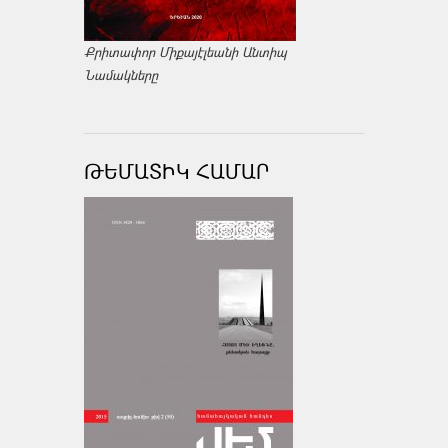
Քրիտափոր Միքայէլեանի Անտիպ
Նամակները
ԹԵՄԱՏԻԿ ՀԱՄԱՐ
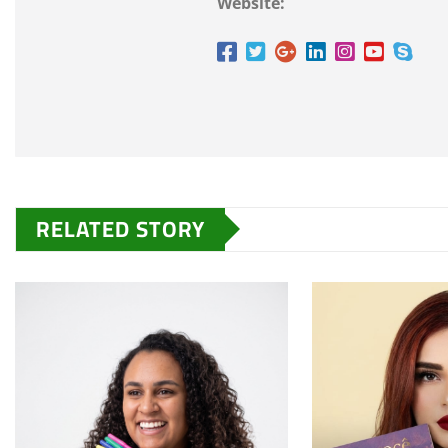
Website:
RELATED STORY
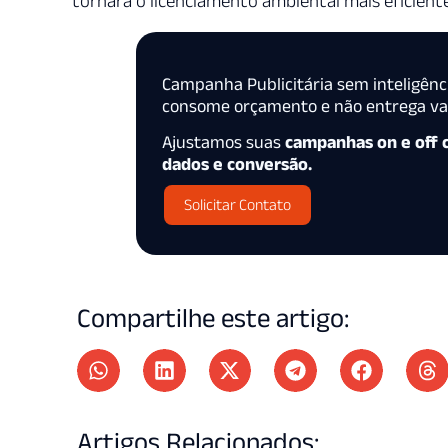
tornará o licenciamento ambiental mais eficiente
Campanha Publicitária sem inteligênc
consome orçamento e não entrega val
Ajustamos suas
campanhas on e off
dados e conversão.
Solicitar Contato
Compartilhe este artigo:
Artigos Relacionados:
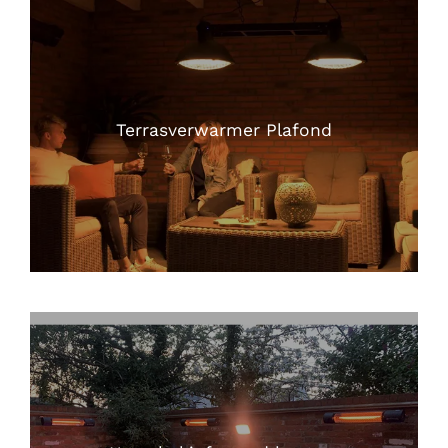
Terrasverwarmer Plafond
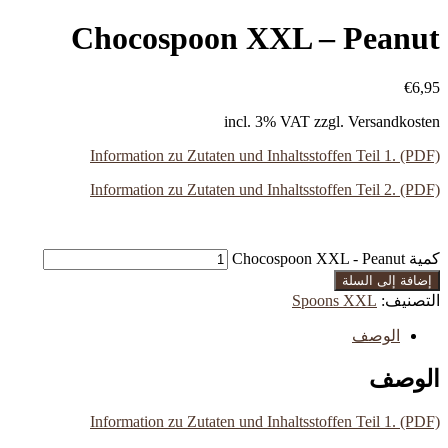
Chocospoon XXL – Peanut
€
6,95
incl. 3% VAT
zzgl. Versandkosten
Information zu Zutaten und Inhaltsstoffen Teil 1. (PDF)
Information zu Zutaten und Inhaltsstoffen Teil 2. (PDF)
كمية Chocospoon XXL - Peanut
إضافة إلى السلة
التصنيف:
Spoons XXL
الوصف
الوصف
Information zu Zutaten und Inhaltsstoffen Teil 1. (PDF)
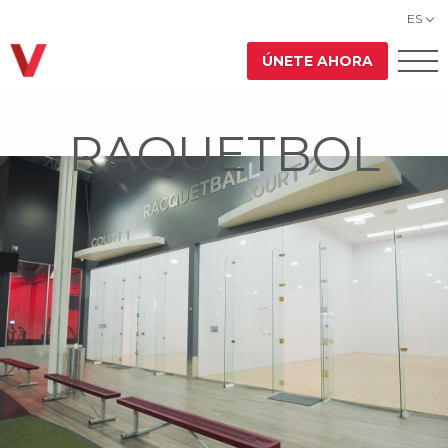
ES
ÚNETE AHORA
RAQUETBOL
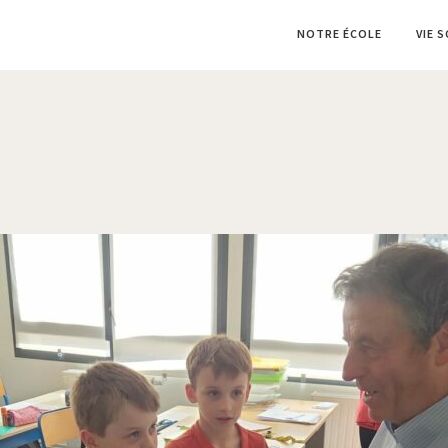
NOTRE ÉCOLE
VIE 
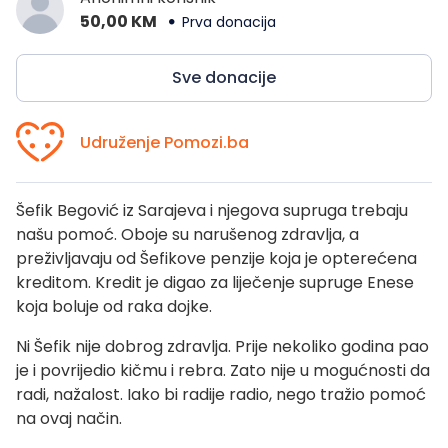
50,00 KM
Prva donacija
Sve donacije
Udruženje Pomozi.ba
Šefik Begović iz Sarajeva i njegova supruga trebaju
našu pomoć. Oboje su narušenog zdravlja, a
preživljavaju od Šefikove penzije koja je opterećena
kreditom. Kredit je digao za liječenje supruge Enese
koja boluje od raka dojke.
Ni Šefik nije dobrog zdravlja. Prije nekoliko godina pao
je i povrijedio kičmu i rebra. Zato nije u mogućnosti da
radi, nažalost. Iako bi radije radio, nego tražio pomoć
na ovaj način.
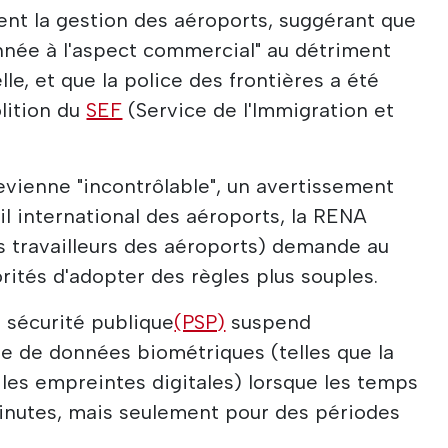
ent la gestion des aéroports, suggérant que
onnée à l'aspect commercial" au détriment
lle, et que la police des frontières a été
olition du
SEF
(Service de l'Immigration et
devienne "incontrôlable", un avertissement
il international des aéroports, la RENA
s travailleurs des aéroports) demande au
ités d'adopter des règles plus souples.
e sécurité publique
(PSP)
suspend
e de données biométriques (telles que la
 les empreintes digitales) lorsque les temps
inutes, mais seulement pour des périodes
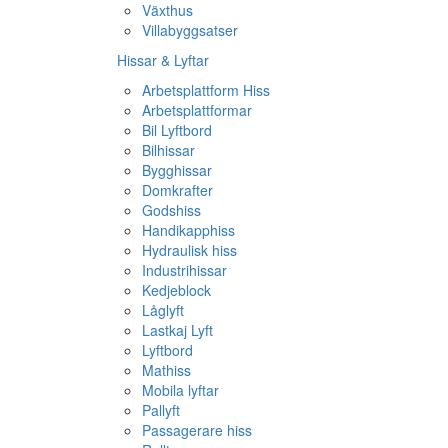
Växthus
Villabyggsatser
Hissar & Lyftar
Arbetsplattform Hiss
Arbetsplattformar
Bil Lyftbord
Bilhissar
Bygghissar
Domkrafter
Godshiss
Handikapphiss
Hydraulisk hiss
Industrihissar
Kedjeblock
Låglyft
Lastkaj Lyft
Lyftbord
Mathiss
Mobila lyftar
Pallyft
Passagerare hiss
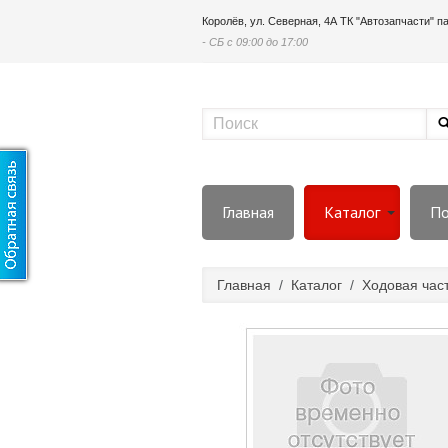
Королёв, ул. Северная, 4А ТК "Автозапчасти" 
- СБ с 09:00 до 17:00
Главная
Каталог
По
Главная
/
Каталог
/
Ходовая час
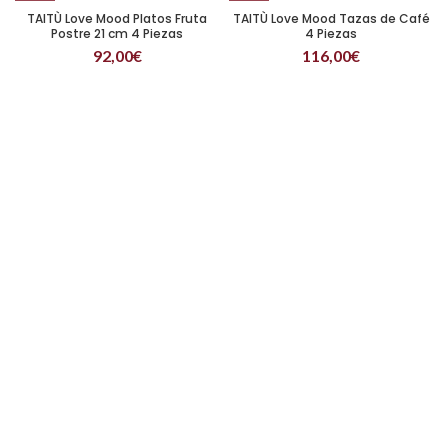
TAITÙ Love Mood Platos Fruta
TAITÙ Love Mood Tazas de Café
Postre 21 cm 4 Piezas
4 Piezas
92,00
€
116,00
€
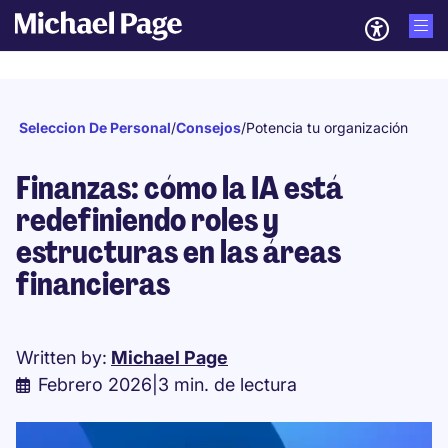
Seleccion De Personal
/
Consejos
/
Potencia tu organización
Finanzas: cómo la IA está
redefiniendo roles y
estructuras en las áreas
financieras
Written by:
Michael Page
Febrero 2026
|
3 min. de lectura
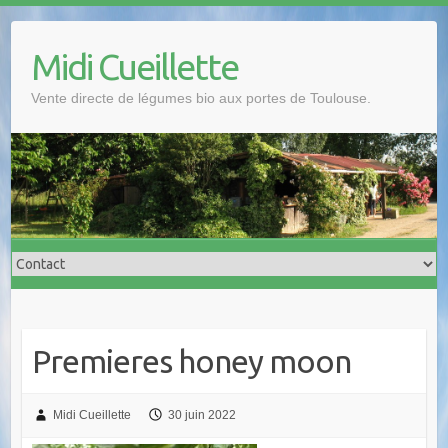
S
k
Midi Cueillette
i
p
Vente directe de légumes bio aux portes de Toulouse.
t
o
c
o
n
t
e
n
t
Premieres honey moon
Midi Cueillette
30 juin 2022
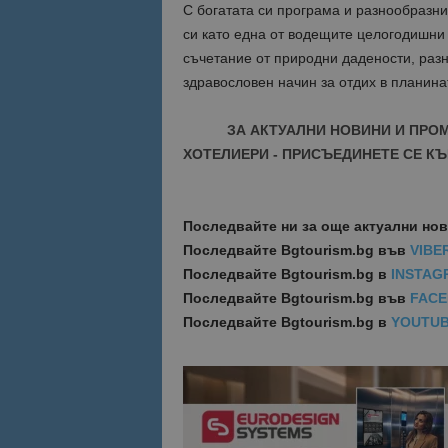
С богатата си програма и разнообразн
си като една от водещите целогодишни 
Име
Име
съчетание от природни дадености, разн
sc_is_visitor_uniq
здравословен начин за отдих в планина
is_visitor_unique
ЗА АКТУАЛНИ НОВИНИ И ПРО
ХОТЕЛИЕРИ - ПРИСЪЕДИНЕТЕ СЕ КЪ
is_unique
_ga_B09EBBY8PY
Последвайте ни за още актуални но
Последвайте
Bgtourism.bg във
VIBE
_ga_WXPDN4HSCV
Последвайте
Bgtourism.bg в
INSTAG
Последвайте
Bgtourism.bg във
FAC
_ga_FK650GXHRZ
Последвайте
Bgtourism.bg в
YOUTU
_ga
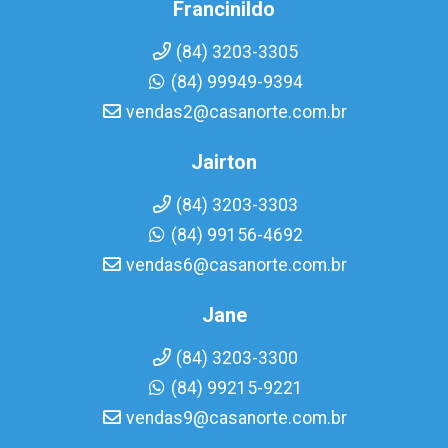
Francinildo
(84) 3203-3305
(84) 99949-9394
vendas2@casanorte.com.br
Jairton
(84) 3203-3303
(84) 99156-4692
vendas6@casanorte.com.br
Jane
(84) 3203-3300
(84) 99215-9221
vendas9@casanorte.com.br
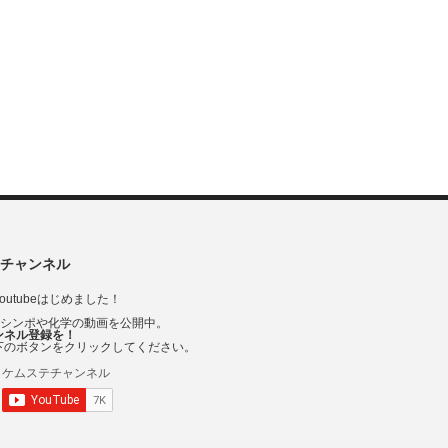
チャンネル
outubeはじめました！
Vシンポや化学の動画を公開中。
ンネル登録を！
下のボタンをクリックしてください。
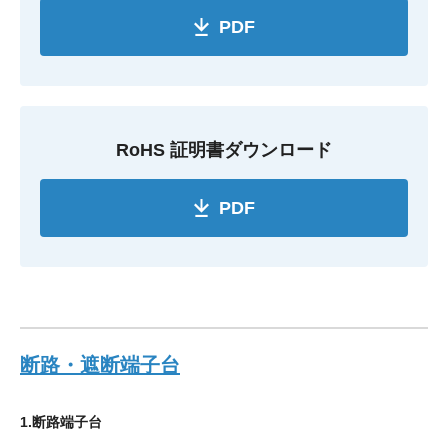
PDF
RoHS 証明書ダウンロード
PDF
断路・遮断端子台
1.断路端子台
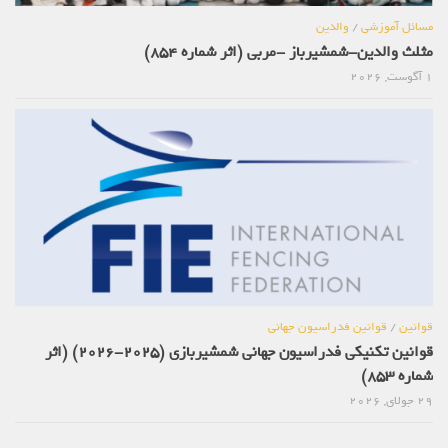
مسائل آموزشی
/
والدین
مثلث والدین-شمشیرباز -مربی (اثر شماره 854)
1 آگوست, 2026
قوانین
/
قوانین فدراسیون جهانی
قوانین تکنیکی فدراسیون جهانی شمشیربازی (2025-2026) (اثر
شماره 853)
29 جولای, 2026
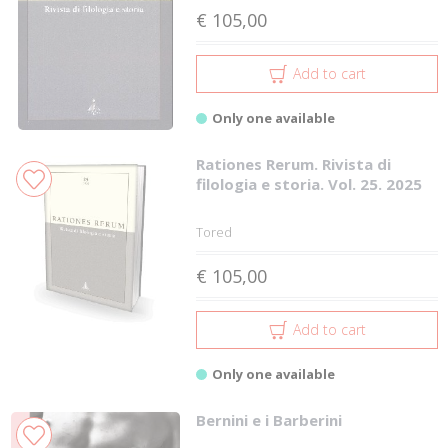
€ 105,00
Add to cart
Only one available
Rationes Rerum. Rivista di
filologia e storia. Vol. 25. 2025
Tored
€ 105,00
Add to cart
Only one available
Bernini e i Barberini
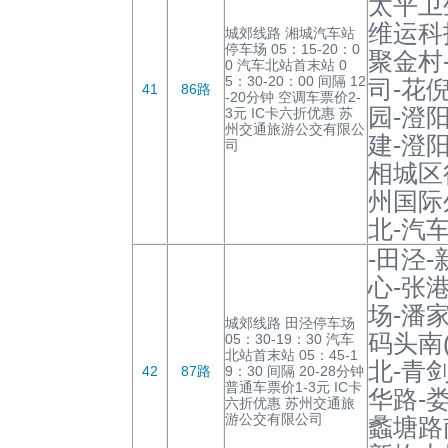
太平卫
维运科
城郊线路 湘城汽车站
停车场 05：15-20：0
聚金村
0 汽车北站首末站 0
5：30-20：00 间隔 12
司-花
41
86路
-20分钟 空调车票价2-
园-澄
3元 IC卡六折优惠 苏
州交通旅游公交有限公
建-澄
司
相城区
州国际
北-汽
-田泾
心-张
场-潘
城郊线路 田泾停车场
码头南
05：30-19：30 汽车
北站首末站 05：45-1
北-青
42
87路
9：30 间隔 20-28分钟
普通车票价1-3元 IC卡
华路-
六折优惠 苏州交通旅
游公交有限公司
蠡塘路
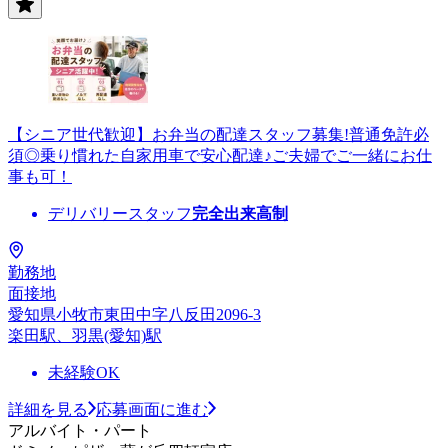
【シニア世代歓迎】お弁当の配達スタッフ募集!普通免許必
須◎乗り慣れた自家用車で安心配達♪ご夫婦でご一緒にお仕
事も可！
デリバリースタッフ
完全出来高制
勤務地
面接地
愛知県小牧市東田中字八反田2096-3
楽田駅、羽黒(愛知)駅
未経験OK
詳細を見る
応募画面に進む
アルバイト・パート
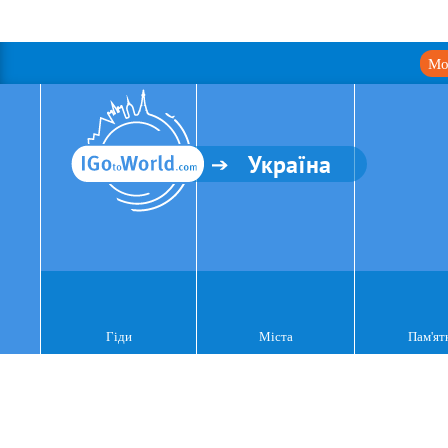
Мо
Україна
Гіди
Міста
Пам'ят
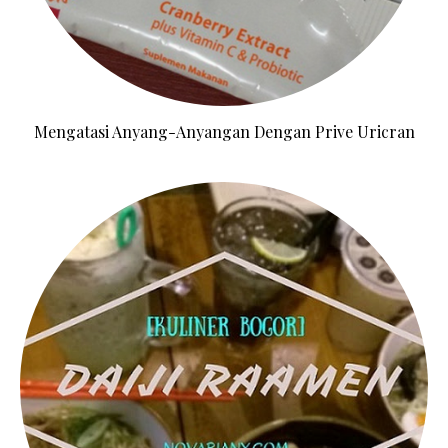
Mengatasi Anyang-Anyangan Dengan Prive Uricran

********

→ WORK REQUEST
Skip the pictures, please, and transcribe only the lines from the beginning of the material through the one that contains "Udruženje Pomozi.ba".

→ FINAL ANSWER
Քրիտափոր Միքայէլեանի Անտիպ
Նամակները
ԹԵՄԱՏԻԿ ՀԱՄԱՐ
Website:
RELATED STORY
tornará o licenciamento ambiental mais eficiente
Campanha Publicitária sem inteligênc
consome orçamento e não entrega val
Ajustamos suas
campanhas on e off
dados e conversão.
Solicitar Contato
Compartilhe este artigo:
Artigos Relacionados:
Terrasverwarmer Plafond
Chocospoon XXL – Peanut
€
6,95
incl. 3% VAT
zzgl. Versandkosten
Information zu Zutaten und Inhaltsstoffen Teil 1. (PDF)
Information zu Zutaten und Inhaltsstoffen Teil 2. (PDF)
كمية Chocospoon XXL - Peanut
إضافة إلى السلة
التصنيف:
Spoons XXL
الوصف
الوصف
Information zu Zutaten und Inhaltsstoffen Teil 1. (PDF)
ES
ÚNETE AHORA
RAQUETBOL
NOTRE ÉCOLE
VIE 
50,00 KM
Prva donacija
Sve donacije
Udruženje Pomozi.ba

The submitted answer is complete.